A catalog of validity indices for step counting wearable technologies during treadmill walking: the CADENCE-adults study

Jose Mora-Gonzalez, Zachary R Gould, Christopher C Moore, Elroy J Aguiar, Scott W Ducharme, John M Schuna Jr, Tiago V Barreira, John Staudenmayer, Cayla R McAvoy, Mariya Boikova, Taavy A Miller, Catrine Tudor-Locke, Jose Mora-Gonzalez, Zachary R Gould, Christopher C Moore, Elroy J Aguiar, Scott W Ducharme, John M Schuna Jr, Tiago V Barreira, John Staudenmayer, Cayla R McAvoy, Mariya Boikova, Taavy A Miller, Catrine Tudor-Locke

Abstract

Background: Standardized validation indices (i.e., accuracy, bias, and precision) provide a comprehensive comparison of step counting wearable technologies.

Purpose: To expand a previously published child/youth catalog of validity indices to include adults (21-40, 41-60 and 61-85 years of age) assessed across a range of treadmill speeds (slow [0.8-3.2 km/h], normal [4.0-6.4 km/h], fast [7.2-8.0 km/h]) and device wear locations (ankle, thigh, waist, and wrist).

Methods: Two hundred fifty-eight adults (52.5 ± 18.7 years, 49.6% female) participated in this laboratory-based study and performed a series of 5-min treadmill bouts while wearing multiple devices; 21 devices in total were evaluated over the course of this multi-year cross-sectional study (2015-2019). The criterion measure was directly observed steps. Computed validity indices included accuracy (mean absolute percentage error, MAPE), bias (mean percentage error, MPE), and precision (correlation coefficient, r; standard deviation, SD; coefficient of variation, CoV).

Results: Over the range of normal speeds, 15 devices (Actical, waist-worn ActiGraph GT9X, activPAL, Apple Watch Series 1, Fitbit Ionic, Fitbit One, Fitbit Zip, Garmin vivoactive 3, Garmin vivofit 3, waist-worn GENEActiv, NL-1000, PiezoRx, Samsung Gear Fit2, Samsung Gear Fit2 Pro, and StepWatch) performed at < 5% MAPE. The wrist-worn ActiGraph GT9X displayed the worst accuracy across normal speeds (MAPE = 52%). On average, accuracy was compromised across slow walking speeds for all wearable technologies (MAPE = 40%) while all performed best across normal speeds (MAPE = 7%). When analyzing the data by wear locations, the ankle and thigh demonstrated the best accuracy (both MAPE = 1%), followed by the waist (3%) and the wrist (15%) across normal speeds. There were significant effects of speed, wear location, and age group on accuracy and bias (both p < 0.001) and precision (p ≤ 0.045).

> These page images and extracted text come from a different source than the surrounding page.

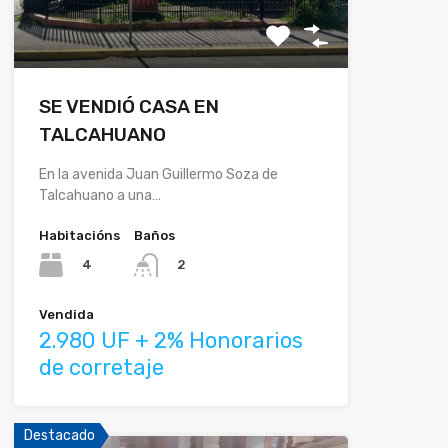
SE VENDIÓ CASA EN
TALCAHUANO
En la avenida Juan Guillermo Soza de
Talcahuano a una…
Habitacións
Baños
4
2
Vendida
2.980 UF + 2% Honorarios
de corretaje
Destacado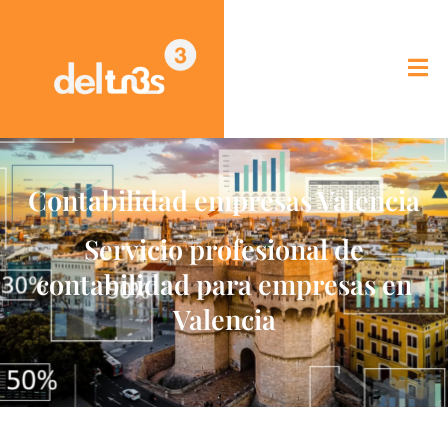
Contabilidad empresas Valencia
Servicio profesional de
contabilidad para empresas en
Valencia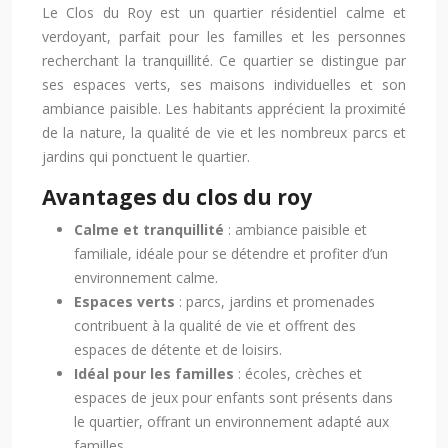
Le Clos du Roy est un quartier résidentiel calme et
verdoyant, parfait pour les familles et les personnes
recherchant la tranquillité. Ce quartier se distingue par
ses espaces verts, ses maisons individuelles et son
ambiance paisible. Les habitants apprécient la proximité
de la nature, la qualité de vie et les nombreux parcs et
jardins qui ponctuent le quartier.
Avantages du clos du roy
Calme et tranquillité
: ambiance paisible et
familiale, idéale pour se détendre et profiter d’un
environnement calme.
Espaces verts
: parcs, jardins et promenades
contribuent à la qualité de vie et offrent des
espaces de détente et de loisirs.
Idéal pour les familles
: écoles, crèches et
espaces de jeux pour enfants sont présents dans
le quartier, offrant un environnement adapté aux
familles.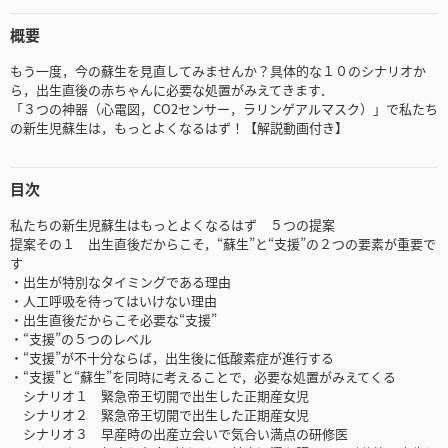
概要
もう一度，今の蘇生を見直してみませんか？具体的な１０のシナリオか
ら，出生直後の赤ちゃんに必要な処置がみえてきます．
「３つの神器（心電図，CO2センサー，ラリンゲアルマスク）」で私たち
の新生児蘇生は，もっとよくなるはず！【解説動画付き】
目次
私たちの新生児蘇生はもっとよくなるはず ５つの提案
提案その１ 出生直後だからこそ，“蘇生”と“支援”の２つの要素が重要で
す
・出生が特別なタイミングである理由
・人工呼吸を待ってはいけない理由
・出生直後だからこそ必要な“支援”
・“支援”の５つのレベル
・“支援”が不十分ならば，出生後に低酸素症が進行する
・“支援”と“蘇生”を同時に考えることで，必要な処置がみえてくる
シナリオ１ 緊急帝王切開で出生した正期産女児
シナリオ２ 緊急帝王切開で出生した正期産女児
シナリオ３ 早産時の出産立会いで気合い満点の研修医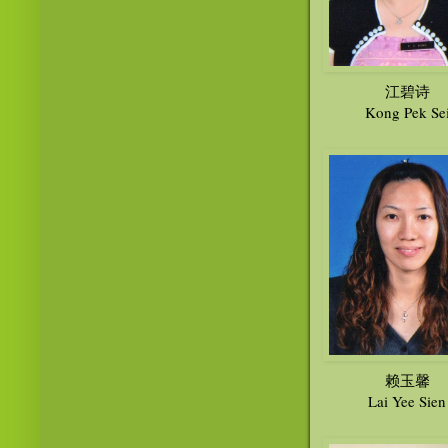
江碧诗
Kong Pek Se
赖玉馨
Lai Yee Sien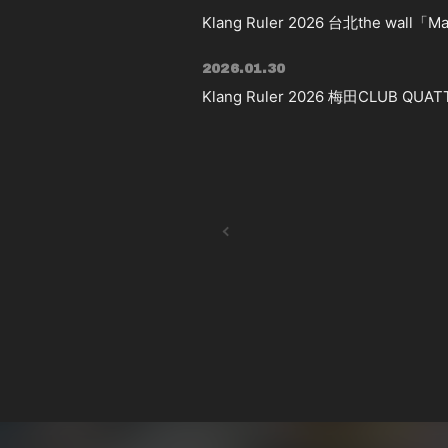
Klang Ruler 2026 台北the wa
2026.01.30
Klang Ruler 2026 梅田CLUB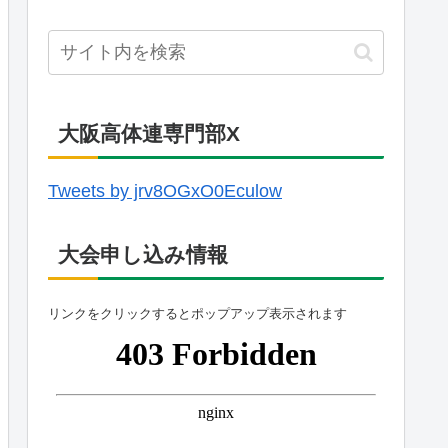
大阪高体連専門部X
Tweets by jrv8OGxO0Eculow
大会申し込み情報
リンクをクリックするとポップアップ表示されます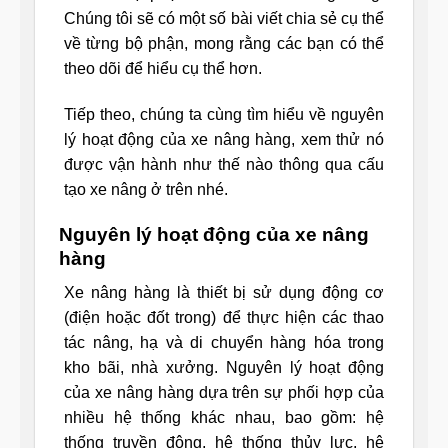
Chúng tôi sẽ có một số bài viết chia sẻ cụ thể
về từng bộ phận, mong rằng các bạn có thể
theo dõi để hiểu cụ thể hơn.
Tiếp theo, chúng ta cùng tìm hiểu về nguyên
lý hoạt động của xe nâng hàng, xem thử nó
được vận hành như thế nào thông qua cấu
tạo xe nâng ở trên nhé.
Nguyên lý hoạt động của xe nâng
hàng
Xe nâng hàng là thiết bị sử dụng động cơ
(điện hoặc đốt trong) để thực hiện các thao
tác nâng, hạ và di chuyển hàng hóa trong
kho bãi, nhà xưởng. Nguyên lý hoạt động
của xe nâng hàng dựa trên sự phối hợp của
nhiều hệ thống khác nhau, bao gồm: hệ
thống truyền động, hệ thống thủy lực, hệ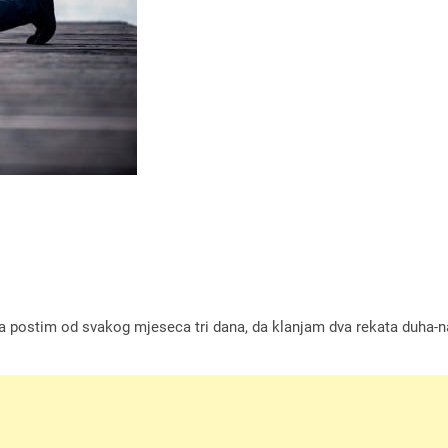
čio da postim od svakog mjeseca tri dana, da klanjam dva rekata duha-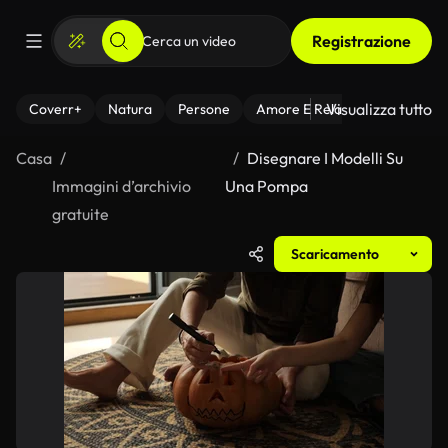
Registrazione
Visualizza tutto
Coverr+
Natura
Persone
Amore E Relazioni
Il Fitnes
Casa
Disegnare I Modelli Su
Immagini d’archivio
Una Pompa
gratuite
Scaricamento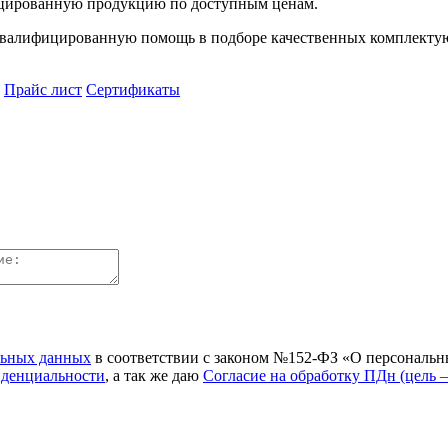
цированную продукцию по доступным ценам.
алифицированную помощь в подборе качественных комплектующ
Прайс лист
Сертификаты
льных данных
в соответствии с законом №152-ФЗ «О персональн
иденциальности
, а так же даю
Согласие на обработку ПДн (цель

Conclusions: Standardized validation indices cataloged by speed, wear location, and age group across the adult lifespan facilitate selecting, evaluating, or comparing performance of step counting wearable technologies. Speed, wear location, and age displayed a significant effect on accuracy, bias, and precision. Overall, reduced performance was associated with very slow walking speeds (0.8 to 3.2 km/h). Ankle- and thigh-located devices logged the highest accuracy, while those located at the wrist reported the worst accuracy.

Trial registration: Clinicaltrials.gov NCT02650258. Registered 24 December 2015.

Keywords: Accelerometer; Accuracy; Bias; Measurement; Pedometer; Physical activity.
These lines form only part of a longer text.